Although natural gas has been utilized as a fuel for more than 150 years, the large demand for it has developed fairly recently. The principal reason for this is the greater difficulty of storing and transporting gas as compared to liquid fuels. Initially, natural gas was used only in the areas in which it was produced, with excess production being vented to the air or flared. This was especially true of gas produced along with the oil in oil fields.
The development of large diameter, high pressure pipelines and compressors, along with the technology of gas storage in reservoirs, has spurred both the demand for natural gas and the development of the technology required to produce and transport it. This is illustrated in the United States by the fact that natural gas supplied more than 30 % of the total energy demand in 1980 as compared to 18 % in 1950 and less than 4 % in 1920. Natural gas supplied about 20 % of the energy worldwide in 1980.

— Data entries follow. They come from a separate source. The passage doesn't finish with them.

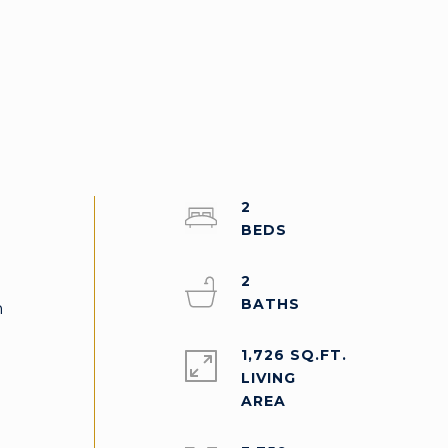
2
2
n
1,726 SQ.FT.
LIVING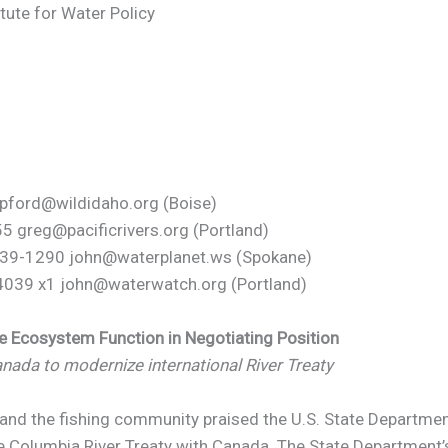
itute for Water Policy
 pford@wildidaho.org (Boise)
55 greg@pacificrivers.org (Portland)
-939-1290 john@waterplanet.ws (Spokane)
039 x1 john@waterwatch.org (Portland)
de Ecosystem Function in Negotiating Position
nada to modernize international River Treaty
d the fishing community praised the U.S. State Department 
the Columbia River Treaty with Canada. The State Department’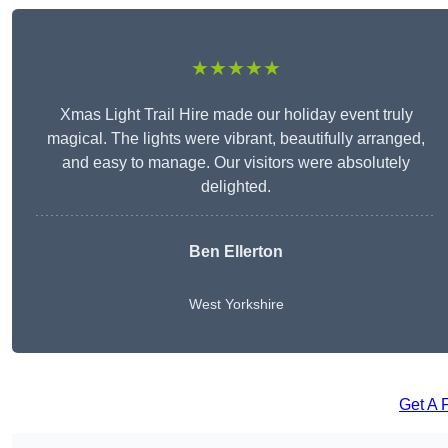
★★★★★
Xmas Light Trail Hire made our holiday event truly
magical. The lights were vibrant, beautifully arranged,
and easy to manage. Our visitors were absolutely
delighted.
Ben Ellerton
West Yorkshire
Get A 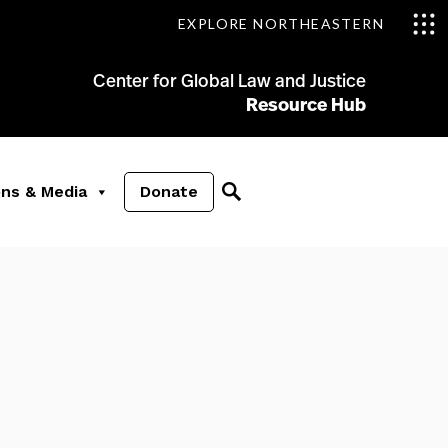
EXPLORE NORTHEASTERN
Center for Global Law and Justice
Resource Hub
ons & Media
Donate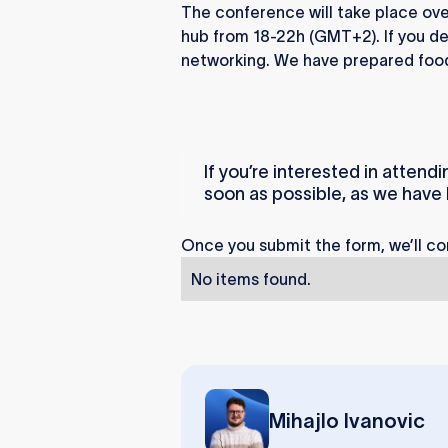
The conference will take place over
hub from 18-22h (GMT+2). If you deci
networking. We have prepared food
If you’re interested in attendi
soon as possible, as we have l
Once you submit the form, we’ll co
No items found.
Mihajlo Ivanovic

The Liquefied Natural Gas as the Energy of the Futureincreased demand has also greatly increased the price obtained for the gas. In 1950 the average price for natural gas in the United States was about $0,07 per thousand standard cubic foot (Mscf), and as late as 1970 the price averaged only about $O,17/Mscf. In 1980 the average price had increased to more than $0,90/Mscf with gas in some areas selling for as much as $9,00/Mscf. The large difference in the average and maximum selling price is due to the huge quantities being sold at very low prices under long term contracts made many years ago.
Natural gas is used primarily as a fuel for space heating and for generating steam for electric power plants, although its use as a feedstock for petrochemical plants is increasing rapidly. Because of the necessity of using very high pressure to store significant quantities of natural gas in small spaces, its use as a fuel for motor vehicles is very limited. However, as the supply of liquid fuels such as gasoline diminishes, it is likely that technology will be developed to overcome this problem.

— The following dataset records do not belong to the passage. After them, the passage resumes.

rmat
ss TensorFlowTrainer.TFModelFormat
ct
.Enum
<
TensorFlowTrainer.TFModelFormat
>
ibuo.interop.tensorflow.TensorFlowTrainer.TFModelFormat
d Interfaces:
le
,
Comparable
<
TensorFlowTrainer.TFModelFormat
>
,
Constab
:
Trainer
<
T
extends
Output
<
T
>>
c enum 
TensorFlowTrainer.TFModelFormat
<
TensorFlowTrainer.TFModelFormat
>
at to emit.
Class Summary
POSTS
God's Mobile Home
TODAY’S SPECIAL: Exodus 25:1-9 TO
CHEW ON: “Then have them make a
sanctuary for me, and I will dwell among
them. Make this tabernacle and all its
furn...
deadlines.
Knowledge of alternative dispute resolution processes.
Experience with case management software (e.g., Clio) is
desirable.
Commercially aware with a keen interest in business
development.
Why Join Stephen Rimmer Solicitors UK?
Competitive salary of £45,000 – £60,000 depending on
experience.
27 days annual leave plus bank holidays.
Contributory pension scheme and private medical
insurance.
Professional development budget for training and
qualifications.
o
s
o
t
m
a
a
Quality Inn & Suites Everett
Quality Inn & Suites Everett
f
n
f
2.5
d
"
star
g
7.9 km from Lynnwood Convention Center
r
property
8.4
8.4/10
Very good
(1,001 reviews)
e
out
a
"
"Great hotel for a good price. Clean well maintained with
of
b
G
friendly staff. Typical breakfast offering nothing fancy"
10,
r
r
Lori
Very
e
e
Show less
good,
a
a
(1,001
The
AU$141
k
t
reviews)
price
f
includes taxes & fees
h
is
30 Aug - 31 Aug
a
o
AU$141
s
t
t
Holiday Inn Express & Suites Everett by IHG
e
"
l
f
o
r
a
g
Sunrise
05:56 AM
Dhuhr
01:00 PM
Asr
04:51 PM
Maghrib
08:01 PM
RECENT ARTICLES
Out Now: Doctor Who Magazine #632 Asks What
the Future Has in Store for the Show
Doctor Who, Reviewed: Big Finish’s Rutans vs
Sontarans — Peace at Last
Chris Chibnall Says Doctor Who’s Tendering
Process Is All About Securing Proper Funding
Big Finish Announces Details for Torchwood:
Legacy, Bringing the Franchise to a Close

Geographical Occurrence of Natural Gas
Geological conditions necessary for commercial accumulations of natural gas exist in various locations worldwide. The tables and graphs presented in this section locate and quantify the known reserves and the production rates of various countries. These data are also presented for various states in the United States.
Worldwide Occurrence of Natural Gas
The worldwide reserves of natural gas has steadily increased during recent years, while the United States reserves declined from 1967 to 1983.
Table 1 shows that the United States share of the total world reserves decreased from 27,8 % to 6,7 % during the 1967-1983 period. As of 1983, the proved world gas reserve was 3 033 trillion cubic feet. The changes in reserves by area from 1967 to 1983 are shown in Table 1.
These statistics are also reported by country for the twenty leading gas producing countries in Table 2.
Although the United States has less than 7 % of the total world reserves, it currently produces more than 34 % of the gas produced worldwide. Production statistics by area for the 1975-1981 period are presented in Table 3.
The production statistics for the twenty leading countries are presented in Table 4 for 1980, 1981 and 1984.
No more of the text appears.